Why are there spikes in the forces applied by ABF in DMPC? If one plots the applied forces in water and DMPC the patterns seems quite different. Larger forces are probably required to move lipid tails so perhaps this is normal. Fig3 (fa_theta and fa_phi)
Indeed this is due to slow relaxation of the lipid tails. ABF forces have to push lipids that are in the way. Incidentally these force spikes are non-equilibrium, so this is when the objective mentioned above is (locally) defeated. Once the lipid tail has moved out of the way, there is no barrier anymore, and the forces registered by ABF have to be averaged out - that's part of the deal, usually it happens fast enough to be tractable. So this is purely a timescale problem, not one of underlying PMF.
Why are there such small energy differences in PMF between water an DMPC? (Fig4). If the diffusion along the colvars is slower and more energy is needed to move lipids out of the way, then this should be seen in the PMF as higher energy barriers, right?
No, see above. To be more precise, things that appear as slow diffusion (i.e. friction) in the reaction coordinates are actually fluctuations in other degrees of freedom that couple to the RCs. Barriers in those directions, if they are too high, will kill diffusion in the RCs.
But i'm seeing differences of only 2 kt, which does not seem that much. I thought this might be due to the fact that I'm running the simulations above the DMPC transition temperature. So I tried to lower the temperature (perhaps a bit too much), but at the lower temperature ABF fails to sample the phase-space very well (Fig5).
Well... see above.

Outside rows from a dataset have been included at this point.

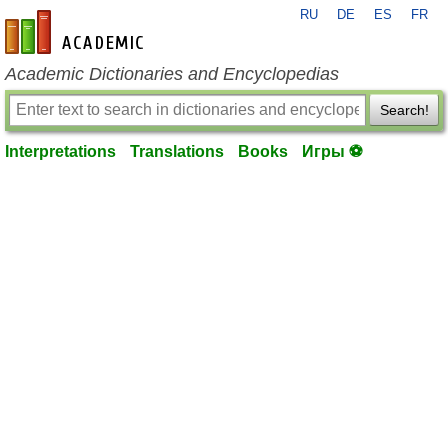
RU
DE
ES
FR
en-academic.com
Academic Dictionaries and Encyclopedias
Search!
Interpretations
Translations
Books
Игры ⚽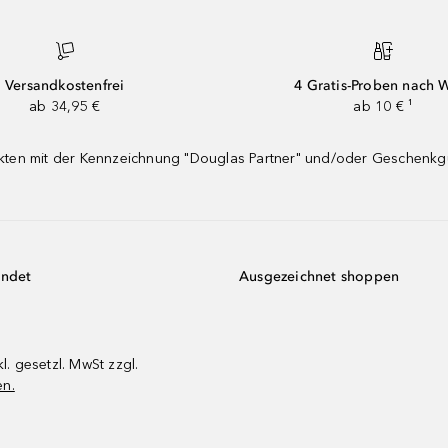
Versandkostenfrei
4 Gratis-Proben nach 
ab 34,95 €
ab 10 € ¹
dukten mit der Kennzeichnung "Douglas Partner" und/oder Geschenk
endet
Ausgezeichnet shoppen
kl. gesetzl. MwSt zzgl.
en.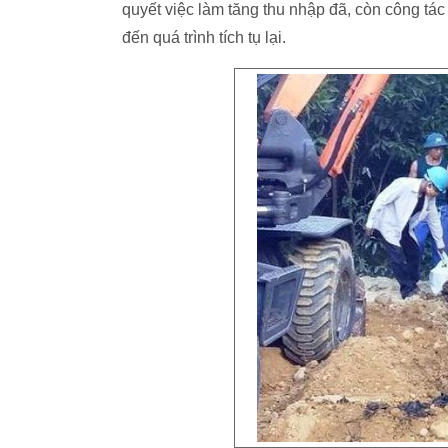
quyết việc làm tăng thu nhập đã, còn công tác
đến quá trình tích tụ lại.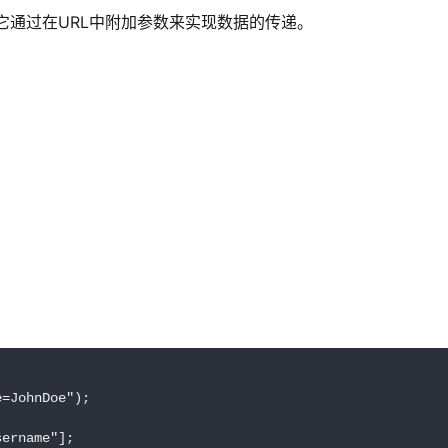
它通过在URL中附加参数来实现数据的传递。
=JohnDoe");

sername"];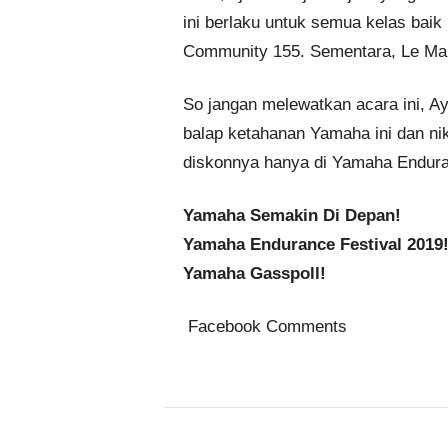
ini berlaku untuk semua kelas bai
Community 155. Sementara, Le Mans 
So jangan melewatkan acara ini, A
balap ketahanan Yamaha ini dan ni
diskonnya hanya di Yamaha Endura
Yamaha Semakin Di Depan!
Yamaha Endurance Festival 2019
Yamaha Gasspoll!
Facebook Comments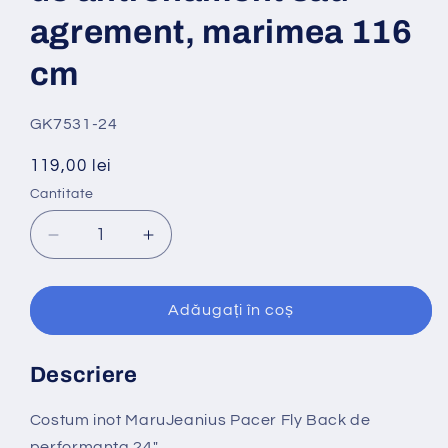
agrement, marimea 116
cm
:
GK7531-24
Preț
119,00 lei
obișnuit
Cantitate
Cantitate
Reduceți
Creșteți
cantitatea
cantitatea
pentru
pentru
Costum
Costum
Adăugați în coș
inot
inot
Maru
Maru
Descriere
Jeanius
Jeanius
Pacer
Pacer
Fly
Fly
Costum inot MaruJeanius Pacer Fly Back de
Back,
Back,
performanta 24"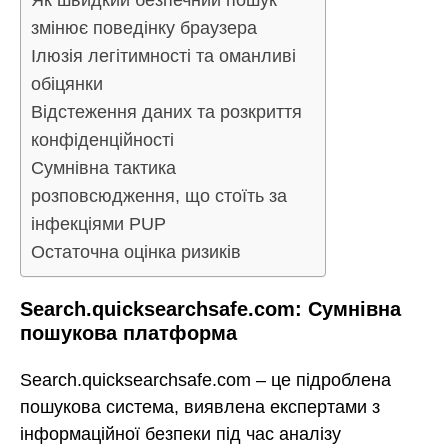
Як швидкий безпечний пошук
змінює поведінку браузера
Ілюзія легітимності та оманливі
обіцянки
Відстеження даних та розкриття
конфіденційності
Сумнівна тактика
розповсюдження, що стоїть за
інфекціями PUP
Остаточна оцінка ризиків
Search.quicksearchsafe.com: Сумнівна
пошукова платформа
Search.quicksearchsafe.com – це підроблена
пошукова система, виявлена експертами з
інформаційної безпеки під час аналізу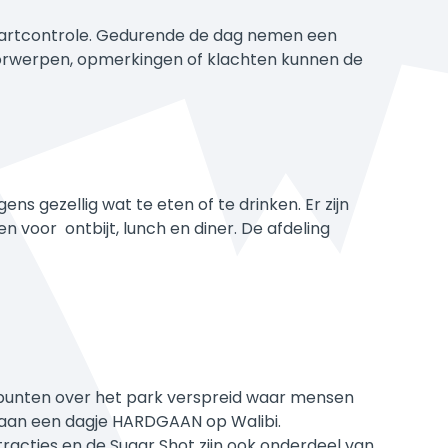
 kaartcontrole. Gedurende de dag nemen een
orwerpen, opmerkingen of klachten kunnen de
s gezellig wat te eten of te drinken. Er zijn
voor ontbijt, lunch en diner. De afdeling
oppunten over het park verspreid waar mensen
ng aan een dagje HARDGAAN op Walibi.
tracties en de Sugar Shot zijn ook onderdeel van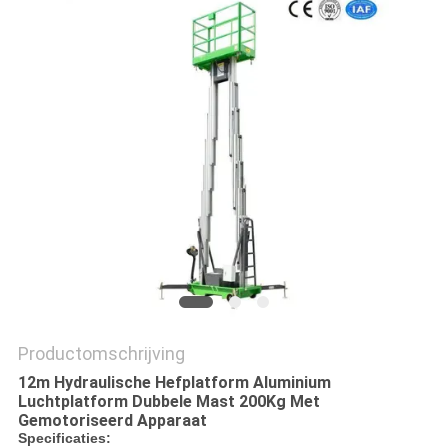
PRIVACYBELEID
Productomschrijving
12m Hydraulische Hefplatform Aluminium
Luchtplatform Dubbele Mast 200Kg Met
Gemotoriseerd Apparaat
Specificaties: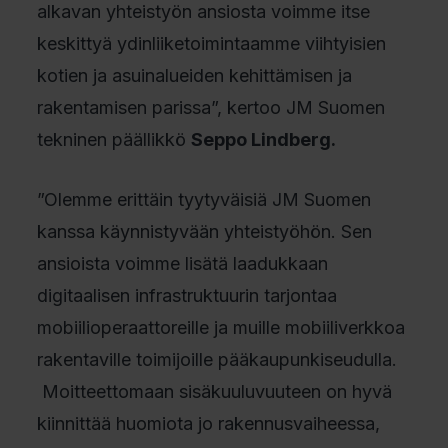
alkavan yhteistyön ansiosta voimme itse
keskittyä ydinliiketoimintaamme viihtyisien
kotien ja asuinalueiden kehittämisen ja
rakentamisen parissa”, kertoo JM Suomen
tekninen päällikkö
Seppo Lindberg.
”Olemme erittäin tyytyväisiä JM Suomen
kanssa käynnistyvään yhteistyöhön. Sen
ansioista voimme lisätä laadukkaan
digitaalisen infrastruktuurin tarjontaa
mobiilioperaattoreille ja muille mobiiliverkkoa
rakentaville toimijoille pääkaupunkiseudulla.
Moitteettomaan sisäkuuluvuuteen on hyvä
kiinnittää huomiota jo rakennusvaiheessa,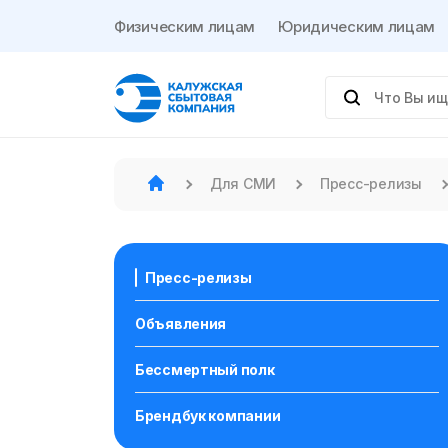
Физическим лицам
Юридическим лицам
Для СМИ
Пресс-релизы
Пресс-релизы
Объявления
Бессмертный полк
Брендбук компании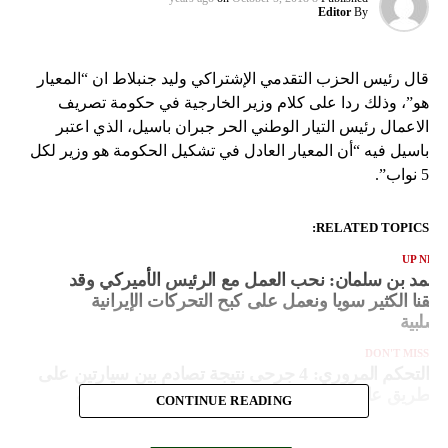
Editor
By
قال رئيس الحزب التقدمي الإشتراكي وليد جنبلاط ان “المعيار
هو”، وذلك ردا على كلام وزير الخارجية في حكومة تصريف
الاعمال رئيس التيار الوطني الحر جبران باسيل، الذي اعتبر
باسيل فيه “أن المعيار العادل في تشكيل الحكومة هو وزير لكل
5 نواب”.
RELATED TOPICS:
UP NEX
حمد بن سلمان: نحب العمل مع الرئيس الأميركي وقد
ققنا الكثير سويا ونعمل على كبح التحركات الإيرانية
لسلبية
DON'T MISS
التحكم المروري: 4 جرحى نتيجة تصادم بين سيارتين على
طريق عام عجلتون وحركة المرور كثيفة في المحلة
CONTINUE READING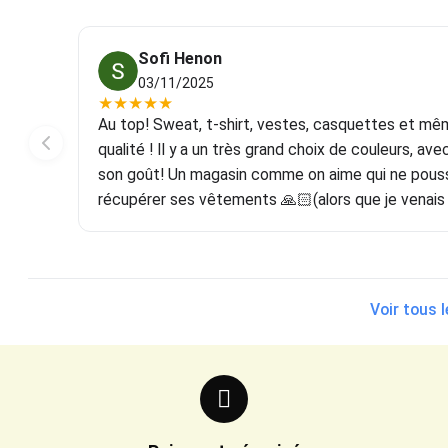
Sofi Henon
03/11/2025
★
★
★
★
★
as!
Au top! Sweat, t-shirt, vestes, casquettes et mê
qualité ! Il y a un très grand choix de couleurs, a
son goût! Un magasin comme on aime qui ne pousse
récupérer ses vêtements 🙏🏻(alors que je venais
Voir tous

Each of your questions is the answer to the one before! Once the "fast" degrees of freedom become slow, there is no separation of timescales and all the coordinates might as well mix. Each time ABF comes back to a point in (theta, phi) that has been visited before, it sees a different landscape, because the other coordinates don't have time to average out. So ABF just fails.
How are gradients merged using InputPrefix? From some quick plots (Fig6) the algorithm seems to adjust the offset (how?) and make the gradient continuous. Overlapping regions are probably averaged over and the counts of the overlap summed.
The center of each bin is mapped onto the new grid, and all data from that bin is added to the new bin. If several bins map into a larger one, the data is combined (with proper statistical weights). The gradients should be continuous given sufficient sampling; I really don't know what's happening in the plot on the left, but it looks wrong. Are you sure the color scale is the same everywhere?
Is it possible to use Accelerated MD with ABF (and get correct results)? This is more of a brainstorming question. Using aMD I could "soften up" the lipid tails, but this seems very similar to increasing the temperature, which means I would not know at what temperature and what phase (liquid ordered, liquid disordered) the lipids are. If indeed this is even technically possible.
If by "correct results" you mean the same results you would get from longer standard MD, the answer is: not without some coding. ABF relies on a canonical average to get the free energy gradient. If you do non-Boltzmann sampling, you need to modify ABF to reweight that average on-the-fly. It could be fun to try, but it might not be worth your time.